Long week.

“I am a little worn out, raddled, squashed, downtrodden, shot full of holes. Mortars have mortared me to bits. I am a little crumbly, decaying, yes, yes. I am sinking and drying up a little. I am a bit scalded and scorched, yes, yes. That’s what it does to you. That’s life.” Robert Walser, “Nervous”

Yeah. Car troubles, dead computer, sick kids, battling with my insurance company, trying to make ten cents out of five. Even the good news of the week came bitterly. Not the most conducive week for “The Reader.” Book one was interesting enough, if not especially original; a teenage boy falls into love/lust with a woman in her thirties, they have a lot of sex, he does whatever she says, and then one day she vanishes. He looks for her, but no dice.

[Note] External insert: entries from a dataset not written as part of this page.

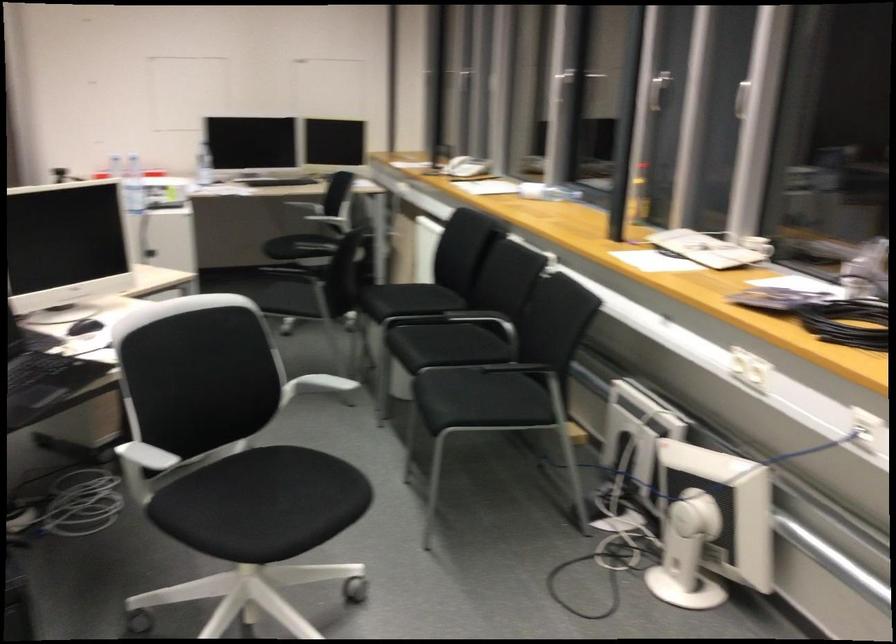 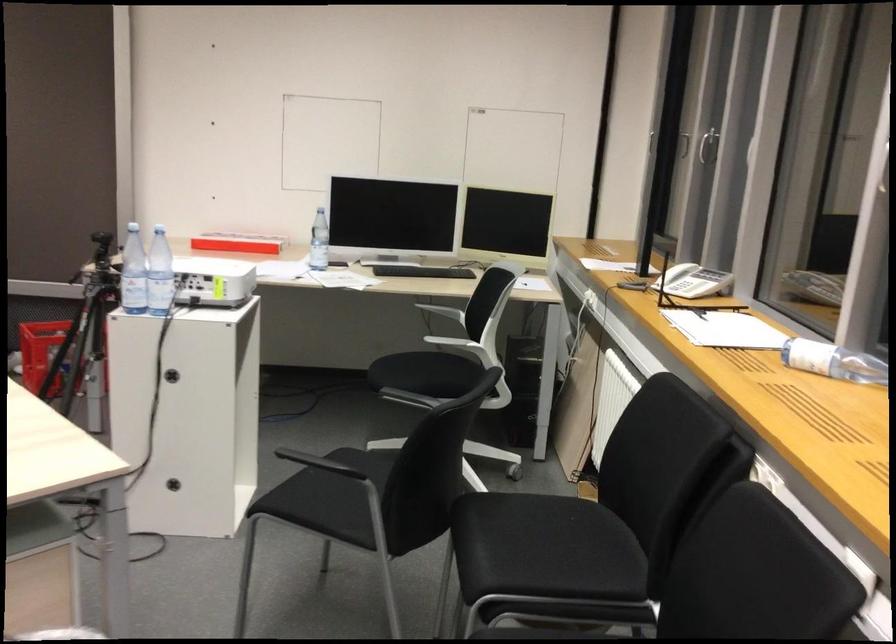 Question: In a continuous first-person perspective shot, in which direction is the camera moving?

Choices:
 (A) Left
 (B) Right
 (C) Forward
 (D) Backward

Answer: (C) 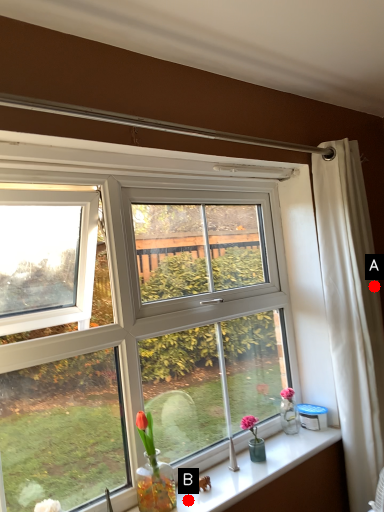 Question: Two points are circled on the image, labeled by A and B beside each circle. Which point is farther from the camera taking this photo?

Choices:
 (A) A is further
 (B) B is further

Answer: (A) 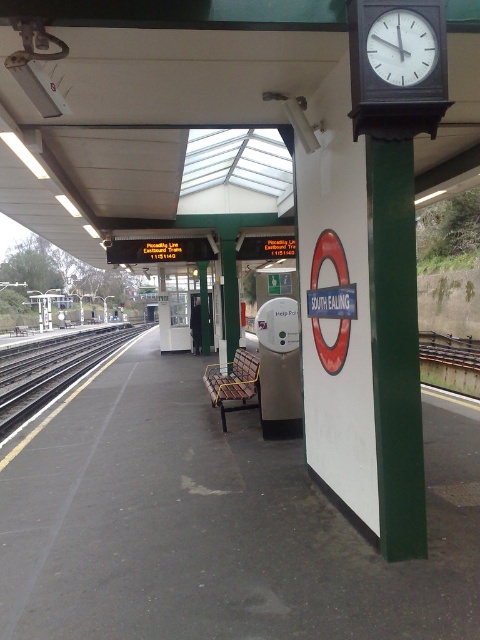 Question: Does green polished pole at right appear over black metal track at left?

Choices:
 (A) yes
 (B) no

Answer: (A)

Question: Which point appears farthest from the camera in this image?

Choices:
 (A) (415, 28)
 (B) (379, 218)
 (C) (33, 548)

Answer: (C)

Question: Can you confirm if green polished pole at right is thinner than white matte clock at upper right?

Choices:
 (A) no
 (B) yes

Answer: (B)

Question: Considering the relative positions of concrete platform at center and white matte clock at upper right in the image provided, where is concrete platform at center located with respect to white matte clock at upper right?

Choices:
 (A) left
 (B) right

Answer: (A)

Question: Which point appears closest to the camera in this image?

Choices:
 (A) (43, 387)
 (B) (424, 60)

Answer: (B)

Question: Which of these objects is positioned closest to the green polished pole at right?

Choices:
 (A) concrete platform at center
 (B) black metal track at left
 (C) white matte clock at upper right

Answer: (C) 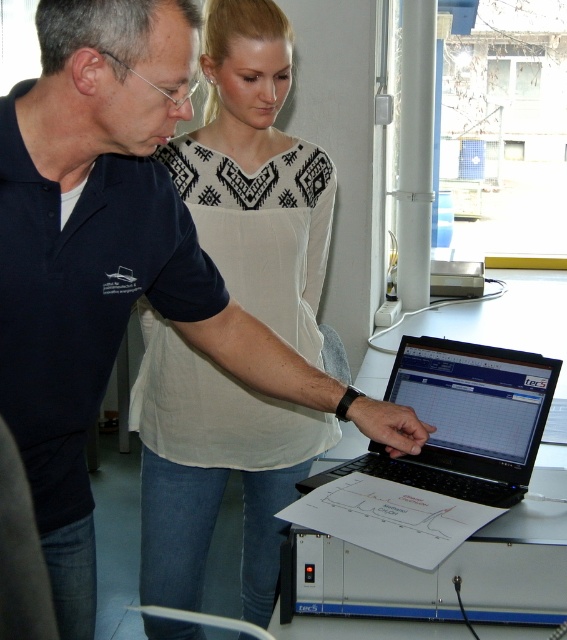 Question: Which point appears closest to the camera in this image?

Choices:
 (A) (304, 634)
 (B) (159, 426)
 (C) (431, 486)

Answer: (A)

Question: Which of the following is the closest to the observer?

Choices:
 (A) (259, 496)
 (B) (564, 483)
 (C) (281, 429)

Answer: (B)

Question: Does white fabric apron at center appear under black plastic laptop at center?

Choices:
 (A) no
 (B) yes

Answer: (B)

Question: Can you confirm if white printed blouse at upper center is thinner than white fabric apron at center?

Choices:
 (A) no
 (B) yes

Answer: (B)

Question: Which point is farther from the camera taking this photo?

Choices:
 (A) (459, 349)
 (B) (176, 365)
 (C) (249, 461)

Answer: (C)

Question: Does white printed blouse at upper center appear on the right side of black plastic laptop at center?

Choices:
 (A) yes
 (B) no

Answer: (B) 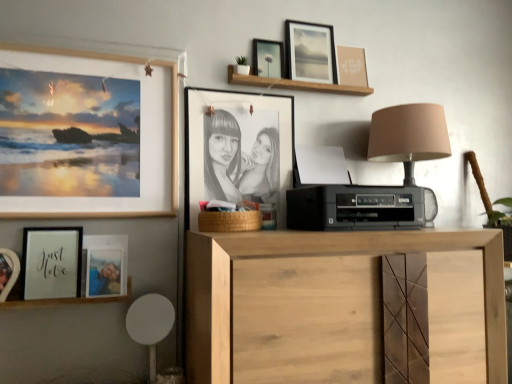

When part two starts, a few years later, we learn that she’s been working – as a guard? – at a concentration camp. I went from carving out a few minutes every day for reading to not reading at all. I don’t know, I just completely lost interest. Picked it up again this morning – I know I’m in a funk, and don’t want to just reject it if a little patience will pay off – but this sealed the deal: “The other main charge involved the night of the bombing that ended everything. The troops and guards had locked the prisoners, several hundred women, in a church in a village that had been abandoned by most of its inhabitants. Only a few bombs fell, possibly intended for the nearby railroad or a factory, or maybe simply released because they were left over from a raid n a larger town. One of them hit the priest’s house in which the troops and guards were sleeping. Another landed on the church steeple. First the steeple burned, then the roof; then the blazing rafters collapsed into the nave, and the pews caught fire. The heavy doors were unbudgeable. The defendants could have unlocked them. They did not, and the women locked in the church burned to death.” (p. 107) OK, fine for now, thanks! I’m not looking for Schlink to blow sunshine and bubbles up my butt, but I think I’ll pass on The Holocaust being my escape from difficult times.